On Thursday, Obama met behind closed doors at the White House with tech company executives and privacy groups to discuss his administration's system of surveillance. The context was radically different from the last conversation he participated in on the subject, his chat with Jay Leno on The Tonight Show. But both conversations reinforce the ongoing problem with that surveillance: informed, public debate on the subject appears to be impossible.
The Thursday meeting was the administration's second this week. Politico reported on its attendees: Tim Cook of Apple, Randall Stephenson of AT&T, Vint Cerf of both Google and internet history fame, and groups including Center for Democracy and Technology, which has advocated for more openness on surveillance issues. The meeting was off-the-record, and no attendees spoke with Politico about what was said.
It was the second-such meeting this week, following one on Tuesday with a similar assortment of organizations, as reported by The Hill. In attendance at that one were representatives from much of the rest of the PRISM phalanx — Facebook, Yahoo, Microsoft — and from advocacy groups like the Electronic Privacy Information Center and the New America Foundation. Obama didn't attend the Tuesday meeting, but its guidelines were similar: no talking about it.
That stipulation for Thursday's meeting elicited a perhaps-predictable critique, as exemplified by The Guardian's Glenn Greenwald.
Obama did have a public conversation about the issues earlier this week, however — in that Leno appearance. And what did we get? Responses that were vague or misleading.
Which was also predictable, and not only because Obama has a vested interest in holding the conversation on his own terms. The vast, vast majority of those watching Leno have not been paying close attention to the NSA surveillance developments. They have probably heard of PRISM; they have probably not heard of XKeyscore. Obama's assurances that he meant to defend the nation and their personal privacy was superficial in part because there was not much depth he could explore.
Nor could Leno — or, if the White House meetings had been public, the privacy groups — have effectively challenged Obama on his answers. The president holds two distinct advantages in that debate: he necessarily knows more about what's going on, and there is an obvious power imbalance. Jay Leno is not a journalist. He's an entertainer. He's not interested in pressing Obama on detailed privacy issues. The privacy groups might want to be more forceful — and may well have been! — but doing so in front of cameras to an angry president is a significant demand for the head of a small non-profit.
(We'll note that the meetings almost certainly weren't only discussions about privacy.
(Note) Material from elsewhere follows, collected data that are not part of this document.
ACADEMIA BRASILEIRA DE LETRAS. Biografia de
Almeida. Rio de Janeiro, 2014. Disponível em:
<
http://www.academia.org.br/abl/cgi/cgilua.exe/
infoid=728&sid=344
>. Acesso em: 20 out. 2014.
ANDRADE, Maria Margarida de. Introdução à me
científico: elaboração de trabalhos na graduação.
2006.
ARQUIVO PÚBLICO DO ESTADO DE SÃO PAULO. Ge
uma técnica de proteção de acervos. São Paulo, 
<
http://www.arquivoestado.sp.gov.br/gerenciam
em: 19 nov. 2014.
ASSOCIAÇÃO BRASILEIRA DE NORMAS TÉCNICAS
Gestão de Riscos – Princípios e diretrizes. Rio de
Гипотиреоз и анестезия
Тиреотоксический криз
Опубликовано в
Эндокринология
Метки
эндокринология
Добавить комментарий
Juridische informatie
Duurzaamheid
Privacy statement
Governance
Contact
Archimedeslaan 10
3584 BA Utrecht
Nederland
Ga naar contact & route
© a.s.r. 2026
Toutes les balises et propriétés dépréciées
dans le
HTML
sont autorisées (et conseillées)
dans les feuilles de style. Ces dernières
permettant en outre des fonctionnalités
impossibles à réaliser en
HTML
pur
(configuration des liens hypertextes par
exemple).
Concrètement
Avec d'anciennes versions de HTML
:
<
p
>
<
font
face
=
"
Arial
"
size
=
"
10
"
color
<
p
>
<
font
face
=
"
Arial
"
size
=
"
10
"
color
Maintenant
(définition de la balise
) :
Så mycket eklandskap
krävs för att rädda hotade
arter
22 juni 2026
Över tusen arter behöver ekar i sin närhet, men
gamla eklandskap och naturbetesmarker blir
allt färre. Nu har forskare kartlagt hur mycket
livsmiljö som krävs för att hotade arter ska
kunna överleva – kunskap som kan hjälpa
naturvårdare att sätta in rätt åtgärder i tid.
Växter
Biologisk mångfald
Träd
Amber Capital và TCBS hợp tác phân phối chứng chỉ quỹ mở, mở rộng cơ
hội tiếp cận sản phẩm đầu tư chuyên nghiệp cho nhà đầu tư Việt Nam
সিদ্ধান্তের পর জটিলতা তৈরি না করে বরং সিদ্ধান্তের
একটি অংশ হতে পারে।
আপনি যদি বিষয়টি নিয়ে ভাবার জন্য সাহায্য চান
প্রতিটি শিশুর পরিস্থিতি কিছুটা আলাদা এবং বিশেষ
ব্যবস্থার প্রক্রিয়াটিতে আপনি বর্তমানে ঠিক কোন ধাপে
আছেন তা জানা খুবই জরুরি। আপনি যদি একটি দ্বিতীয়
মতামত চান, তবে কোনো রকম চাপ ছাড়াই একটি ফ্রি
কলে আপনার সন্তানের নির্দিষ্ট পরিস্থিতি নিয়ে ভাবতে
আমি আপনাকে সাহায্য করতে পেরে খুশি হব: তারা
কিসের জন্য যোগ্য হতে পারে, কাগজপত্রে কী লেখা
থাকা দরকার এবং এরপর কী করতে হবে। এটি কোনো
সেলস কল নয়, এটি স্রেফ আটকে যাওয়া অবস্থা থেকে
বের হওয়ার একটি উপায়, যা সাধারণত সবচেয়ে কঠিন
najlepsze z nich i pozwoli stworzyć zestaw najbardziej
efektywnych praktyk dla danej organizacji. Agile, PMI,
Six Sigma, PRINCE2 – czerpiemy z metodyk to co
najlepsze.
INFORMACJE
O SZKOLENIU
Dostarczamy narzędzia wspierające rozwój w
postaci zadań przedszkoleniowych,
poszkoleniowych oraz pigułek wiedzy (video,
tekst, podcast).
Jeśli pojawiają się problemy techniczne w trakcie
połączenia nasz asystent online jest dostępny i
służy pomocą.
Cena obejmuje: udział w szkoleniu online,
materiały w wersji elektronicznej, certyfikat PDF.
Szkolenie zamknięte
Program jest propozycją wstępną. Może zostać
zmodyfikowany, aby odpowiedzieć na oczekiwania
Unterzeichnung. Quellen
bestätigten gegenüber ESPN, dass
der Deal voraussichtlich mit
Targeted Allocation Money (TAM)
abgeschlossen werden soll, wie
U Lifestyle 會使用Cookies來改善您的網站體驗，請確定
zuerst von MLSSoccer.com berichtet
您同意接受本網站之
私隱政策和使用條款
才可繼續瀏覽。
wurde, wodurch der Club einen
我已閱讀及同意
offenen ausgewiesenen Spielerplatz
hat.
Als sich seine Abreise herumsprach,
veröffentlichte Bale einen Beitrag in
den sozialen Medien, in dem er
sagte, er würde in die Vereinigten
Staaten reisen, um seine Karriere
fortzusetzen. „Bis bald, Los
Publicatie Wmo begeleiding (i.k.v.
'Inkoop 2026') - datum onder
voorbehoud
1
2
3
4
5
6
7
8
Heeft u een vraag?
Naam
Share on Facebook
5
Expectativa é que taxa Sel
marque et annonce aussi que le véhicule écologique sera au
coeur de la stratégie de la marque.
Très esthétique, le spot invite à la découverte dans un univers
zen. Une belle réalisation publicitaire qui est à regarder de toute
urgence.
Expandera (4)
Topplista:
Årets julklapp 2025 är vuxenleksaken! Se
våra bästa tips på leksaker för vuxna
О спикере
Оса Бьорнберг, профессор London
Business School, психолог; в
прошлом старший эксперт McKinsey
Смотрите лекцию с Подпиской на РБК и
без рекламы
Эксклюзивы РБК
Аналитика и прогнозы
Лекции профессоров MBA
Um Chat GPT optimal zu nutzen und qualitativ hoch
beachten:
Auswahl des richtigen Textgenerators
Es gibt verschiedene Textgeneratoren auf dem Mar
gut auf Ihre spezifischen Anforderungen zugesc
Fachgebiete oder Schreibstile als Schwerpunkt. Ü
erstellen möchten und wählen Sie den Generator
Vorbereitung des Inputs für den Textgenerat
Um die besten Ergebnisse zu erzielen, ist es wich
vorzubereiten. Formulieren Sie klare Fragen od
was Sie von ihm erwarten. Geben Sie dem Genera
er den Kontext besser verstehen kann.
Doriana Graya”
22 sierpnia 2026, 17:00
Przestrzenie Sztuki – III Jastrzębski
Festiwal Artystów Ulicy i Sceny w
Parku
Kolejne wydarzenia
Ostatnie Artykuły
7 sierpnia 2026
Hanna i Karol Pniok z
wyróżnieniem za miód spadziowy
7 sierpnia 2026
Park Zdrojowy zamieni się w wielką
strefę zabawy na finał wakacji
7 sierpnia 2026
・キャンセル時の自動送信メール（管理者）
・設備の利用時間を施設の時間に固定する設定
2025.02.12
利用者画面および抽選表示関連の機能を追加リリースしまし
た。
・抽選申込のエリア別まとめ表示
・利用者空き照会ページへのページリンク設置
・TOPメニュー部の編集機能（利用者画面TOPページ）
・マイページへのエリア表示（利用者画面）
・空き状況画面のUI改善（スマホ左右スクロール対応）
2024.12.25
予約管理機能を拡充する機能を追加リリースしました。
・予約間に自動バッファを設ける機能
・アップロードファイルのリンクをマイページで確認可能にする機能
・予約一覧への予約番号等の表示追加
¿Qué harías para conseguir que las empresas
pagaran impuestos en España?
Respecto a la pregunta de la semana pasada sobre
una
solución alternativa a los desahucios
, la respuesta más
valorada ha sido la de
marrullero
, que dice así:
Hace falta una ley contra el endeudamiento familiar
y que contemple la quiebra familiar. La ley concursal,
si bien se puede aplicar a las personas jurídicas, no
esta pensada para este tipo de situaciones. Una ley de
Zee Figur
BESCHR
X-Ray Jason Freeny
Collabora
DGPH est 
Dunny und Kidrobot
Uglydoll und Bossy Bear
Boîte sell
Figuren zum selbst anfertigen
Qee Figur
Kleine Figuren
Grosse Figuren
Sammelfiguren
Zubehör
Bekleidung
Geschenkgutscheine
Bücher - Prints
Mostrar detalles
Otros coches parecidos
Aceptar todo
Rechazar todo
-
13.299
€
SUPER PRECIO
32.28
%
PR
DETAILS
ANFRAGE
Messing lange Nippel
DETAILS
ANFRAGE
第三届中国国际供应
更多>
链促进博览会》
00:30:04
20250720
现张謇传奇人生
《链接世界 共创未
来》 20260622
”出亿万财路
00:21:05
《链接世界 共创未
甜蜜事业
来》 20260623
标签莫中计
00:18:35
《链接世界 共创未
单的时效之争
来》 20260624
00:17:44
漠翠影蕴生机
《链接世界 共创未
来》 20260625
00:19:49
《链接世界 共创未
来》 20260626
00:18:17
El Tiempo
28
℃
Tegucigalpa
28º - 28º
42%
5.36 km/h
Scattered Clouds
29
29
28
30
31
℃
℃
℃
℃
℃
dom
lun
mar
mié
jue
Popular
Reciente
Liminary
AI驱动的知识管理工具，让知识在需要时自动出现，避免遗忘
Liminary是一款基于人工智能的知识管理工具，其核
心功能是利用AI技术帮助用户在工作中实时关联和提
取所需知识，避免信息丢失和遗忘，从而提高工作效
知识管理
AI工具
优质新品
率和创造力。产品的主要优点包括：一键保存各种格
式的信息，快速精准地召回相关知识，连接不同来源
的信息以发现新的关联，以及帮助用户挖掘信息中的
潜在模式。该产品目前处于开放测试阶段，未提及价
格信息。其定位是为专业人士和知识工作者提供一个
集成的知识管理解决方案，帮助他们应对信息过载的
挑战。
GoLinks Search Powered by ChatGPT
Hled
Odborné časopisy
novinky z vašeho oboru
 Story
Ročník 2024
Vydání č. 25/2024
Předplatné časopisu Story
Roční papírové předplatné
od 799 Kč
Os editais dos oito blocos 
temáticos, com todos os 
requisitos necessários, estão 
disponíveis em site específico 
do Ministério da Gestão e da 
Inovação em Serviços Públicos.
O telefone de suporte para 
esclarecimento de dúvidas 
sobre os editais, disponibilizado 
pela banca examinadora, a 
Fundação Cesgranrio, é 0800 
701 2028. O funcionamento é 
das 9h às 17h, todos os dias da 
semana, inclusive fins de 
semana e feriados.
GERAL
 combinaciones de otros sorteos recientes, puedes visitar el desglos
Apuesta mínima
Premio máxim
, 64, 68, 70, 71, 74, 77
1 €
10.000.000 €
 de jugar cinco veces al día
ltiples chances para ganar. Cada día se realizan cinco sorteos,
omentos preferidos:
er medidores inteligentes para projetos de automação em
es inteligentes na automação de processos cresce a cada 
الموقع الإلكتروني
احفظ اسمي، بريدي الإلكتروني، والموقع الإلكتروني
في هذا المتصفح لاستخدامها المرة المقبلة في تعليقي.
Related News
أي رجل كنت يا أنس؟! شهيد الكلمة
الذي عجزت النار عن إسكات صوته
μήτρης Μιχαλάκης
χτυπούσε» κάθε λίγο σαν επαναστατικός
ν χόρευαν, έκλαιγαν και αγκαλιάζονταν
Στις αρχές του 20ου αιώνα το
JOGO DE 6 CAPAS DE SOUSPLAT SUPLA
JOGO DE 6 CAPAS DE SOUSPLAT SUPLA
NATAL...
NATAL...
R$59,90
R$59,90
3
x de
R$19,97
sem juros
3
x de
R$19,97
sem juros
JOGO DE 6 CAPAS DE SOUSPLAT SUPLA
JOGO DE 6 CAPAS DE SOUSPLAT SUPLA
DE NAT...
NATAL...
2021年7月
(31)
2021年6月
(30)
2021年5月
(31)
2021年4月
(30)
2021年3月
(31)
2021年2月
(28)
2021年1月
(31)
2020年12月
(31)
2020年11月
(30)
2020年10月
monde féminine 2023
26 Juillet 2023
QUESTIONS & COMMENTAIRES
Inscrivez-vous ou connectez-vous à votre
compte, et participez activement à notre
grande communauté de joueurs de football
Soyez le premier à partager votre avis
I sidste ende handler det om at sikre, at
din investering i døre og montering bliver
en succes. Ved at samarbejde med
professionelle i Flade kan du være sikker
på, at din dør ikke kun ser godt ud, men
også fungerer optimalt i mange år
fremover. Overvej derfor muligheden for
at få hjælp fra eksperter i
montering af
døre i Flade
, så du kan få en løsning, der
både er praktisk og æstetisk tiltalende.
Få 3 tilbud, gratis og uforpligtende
One likely additional topic for the tech companies present: the economic toll of compliance with the NSA's demands.)
At 3 p.m. this afternoon, the president will hold his first press conference since April 30. At it, the power balance is lessened. These are journalists used to confronting authority figures (in most cases), used to batting away contentious responses. And its where Obama will be bolstered or hampered by the second advantage above: there's some stuff he can't talk about. That can be a crutch — he can use it, for example, to defer questions about the programs' efficacy — but it can also be a liability. The president defers to his national security staff for their assessments of what should and shouldn't be public. Even challenging them to be more forthright (however sincerely) hasn't resulted in many new releases of information. The only recently declassified documents, those released by the director of national intelligence last week, we mostly released to embarrass Congress after the House nearly voted to defund phone metadata collection.
An open, public, informed conversation on surveillance has been the president's stated goal since shortly after the Edward Snowden leaks began. How authentic that desire is isn't clear. But how possible it is isn't either.